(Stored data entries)
------------

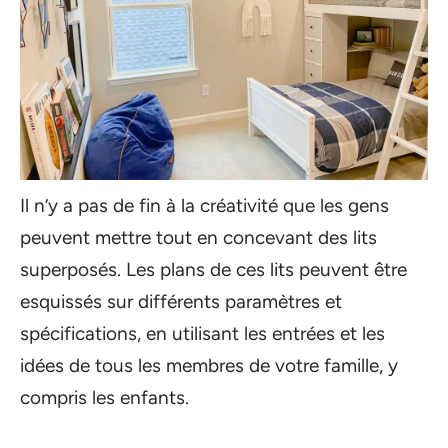
Il n’y a pas de fin à la créativité que les gens
peuvent mettre tout en concevant des lits
superposés. Les plans de ces lits peuvent être
esquissés sur différents paramètres et
spécifications, en utilisant les entrées et les
idées de tous les membres de votre famille, y
compris les enfants.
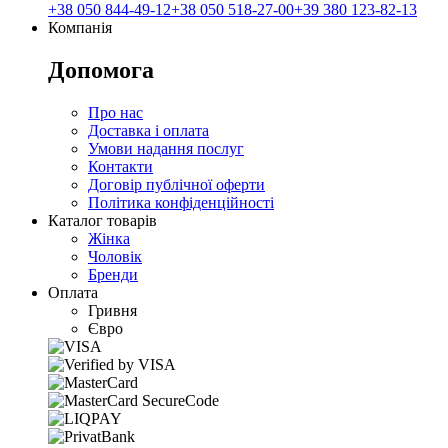
+38 050 844-49-12
+38 050 518-27-00
+39 380 123-82-13
Компанія
Допомога
Про нас
Доставка і оплата
Умови надання послуг
Контакти
Договір публічної оферти
Політика конфіденційності
Каталог товарів
Жінка
Чоловік
Бренди
Оплата
Гривня
Євро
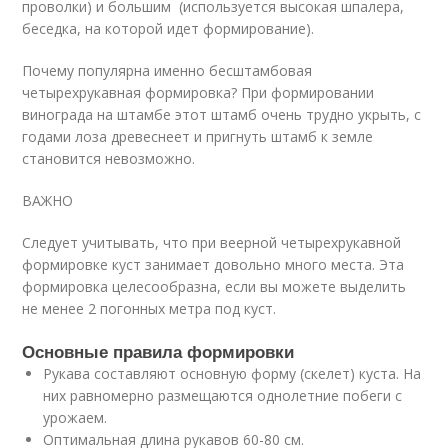
проволки) и большим (используется высокая шпалера,
беседка, на которой идет формирование).
Почему популярна именно бесштамбовая
четырехрукавная формировка? При формировании
винограда на штамбе этот штамб очень трудно укрыть, с
годами лоза древеснеет и пригнуть штамб к земле
становится невозможно.
ВАЖНО
Следует учитывать, что при веерной четырехрукавной
формировке куст занимает довольно много места. Эта
формировка целесообразна, если вы можете выделить
не менее 2 погонных метра под куст.
Основные правила формировки
Рукава составляют основную форму (скелет) куста. На
них равномерно размещаются однолетние побеги с
урожаем.
Оптимальная длина рукавов 60-80 см.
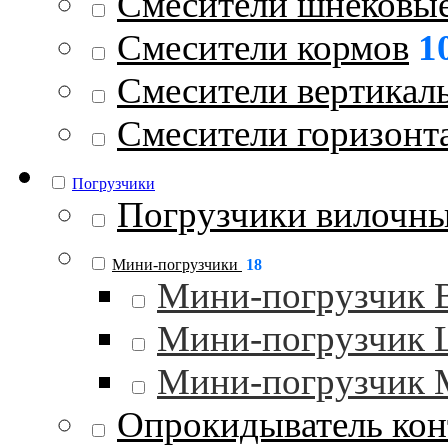
Смесители шнековы
Смесители кормов
1
Смесители вертикал
Смесители горизонт
Погрузчики
Погрузчики вилочн
Мини-погрузчики
18
Мини-погрузчик
Мини-погрузчик
Мини-погрузчик 
Опрокидыватель кон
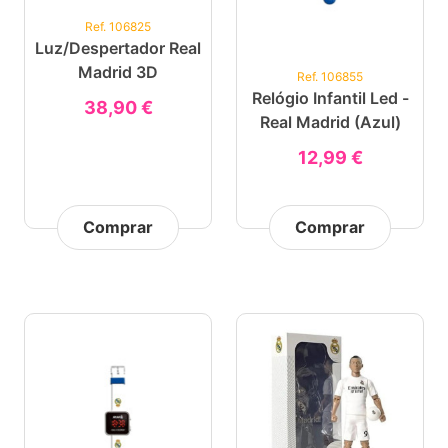
Ref. 106825
Luz/Despertador Real
Madrid 3D
Ref. 106855
Relógio Infantil Led -
38,90 €
Real Madrid (azul)
12,99 €
Comprar
Comprar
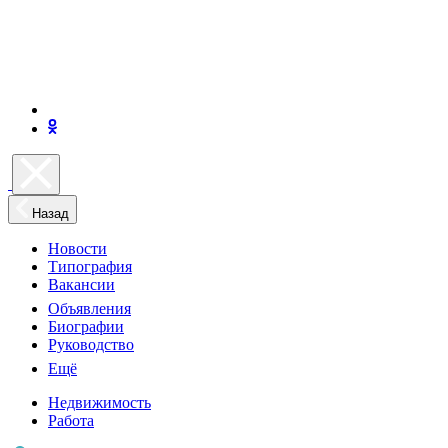
Назад
Новости
Типография
Вакансии
Объявления
Биографии
Руководство
Ещё
Недвижимость
Работа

------------

• Aim of the exercise: A faithful copy is needed: reproduce all of the data above, leaving the pictures out.

• Exercise output:
Il n’y a pas de fin à la créativité que les gens
peuvent mettre tout en concevant des lits
superposés. Les plans de ces lits peuvent être
esquissés sur différents paramètres et
spécifications, en utilisant les entrées et les
idées de tous les membres de votre famille, y
compris les enfants.
+38 050 844-49-12
+38 050 518-27-00
+39 380 123-82-13
Компанія
Допомога
Про нас
Доставка і оплата
Умови надання послуг
Контакти
Договір публічної оферти
Політика конфіденційності
Каталог товарів
Жінка
Чоловік
Бренди
Оплата
Гривня
Євро
проволки) и большим (используется высокая шпалера,
беседка, на которой идет формирование).
Почему популярна именно бесштамбовая
четырехрукавная формировка? При формировании
винограда на штамбе этот штамб очень трудно укрыть, с
годами лоза древеснеет и пригнуть штамб к земле
становится невозможно.
ВАЖНО
Следует учитывать, что при веерной четырехрукавной
формировке куст занимает довольно много места. Эта
формировка целесообразна, если вы можете выделить
не менее 2 погонных метра под куст.
Основные правила формировки
Рукава составляют основную форму (скелет) куста. На
них равномерно размещаются однолетние побеги с
урожаем.
Оптимальная длина рукавов 60-80 см.
Смесители шнековы
Смесители кормов
1
Смесители вертикал
Смесители горизонт
Погрузчики
Погрузчики вилочн
Мини-погрузчики
18
Мини-погрузчик
Мини-погрузчик
Мини-погрузчик 
Опрокидыватель кон
Ref. 106825
Luz/Despertador Real
Madrid 3D
Ref. 106855
Relógio Infantil Led -
38,90 €
Real Madrid (azul)
12,99 €
Comprar
Comprar
Назад
Новости
Типография
Вакансии
Объявления
Биографии
Руководство
Ещё
Недвижимость
Работа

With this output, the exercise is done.